After two months in “civilization”, our return to Lone Bobcat Woods was welcomed by a delicious snowstorm and cold temperatures which kept the ground white for most of a week, here where snow usually melts off the following day. We gave thanks for fossil fuel as the portable propane tanks kept our “little house” cozy, and thanks for several sunny days generating electricity from the solar panels and stored in the “house” batteries.

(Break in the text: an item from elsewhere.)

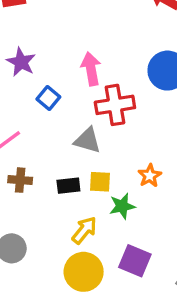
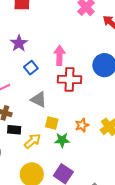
gray triangle: (87, 140) -> (39, 99), moved
black rectangle: (68, 186) -> (14, 130), moved
yellow arrow: (84, 230) -> (32, 141), moved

We spent the two months parked in Janaia’s mom’s driveway in Tracy, California in the San Joaquin valley east of the Bay Area. We easily biked to shopping and errands several times a week. We enjoyed generous family time, including watching Donaldson family home movies from the 1950s of our water-skiing family. We gleaned pomegranates and grapefruits, while eyeing well-laden lemon, orange and persimmon trees planted by early twentieth-century homeowners in the older section of town.
After a pretty stressful fall, we relaxed into luxuries and amenities not available at the edge of the wild…unlimited electricity and internet. We discovered internet radio stations full of beautiful interesting music, and treated ourselves to a small battery-operated Bose speaker whose sound depth and clarity astound us. We relished quite a few internet movies.

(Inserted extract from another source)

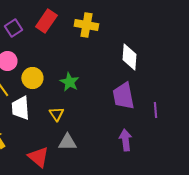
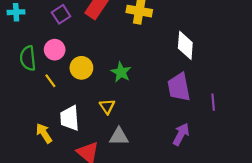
white trapezoid: (20, 108) -> (70, 118), moved
purple arrow: (125, 140) -> (181, 134), turned 35

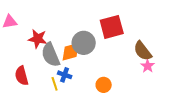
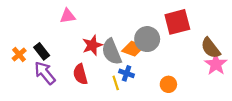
red star: (38, 39) -> (92, 45), moved, turned -30
orange diamond: (71, 52) -> (133, 49), turned 35
pink star: (148, 66) -> (216, 64), size x1.5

And with that unlimited electricity, we dug into editing the most complex show we’ve produced, Sail Power Reborn - Transporting Local Goods by Boat, episode 208. It stretched our process and our time (about 100 hours between us). We’re proud of the results, but it confirmed our preference for the lighter-production bi-weekly conversations. They let us highlight so many more leading-edge people and projects.
But the suburbs were so, well, domesticated — like the semi-feral cats lined up for the five pm feeding by the “cat woman” next door. We were assaulted by the sounds of suburbia: garbage trucks at 5 am, suburban assault vehicles (SUVs) roaring down the street at all hours, sirens, the blast of mowers and leaf-blowers (may they be forever banned!).
And we missed the wild. After catching our breath in the “comforts and elegancies” of which civilization offers so many, we were drawn back to Lone Bobcat Woods. Syncopated Raven greeted us in his/her castanet-like click language, and a pond full of frogs heralded February. Now we’ll return to our regular Peak Moment TV production schedule, and finish homestead projects before turning towards the next Peak Moment tour in summer.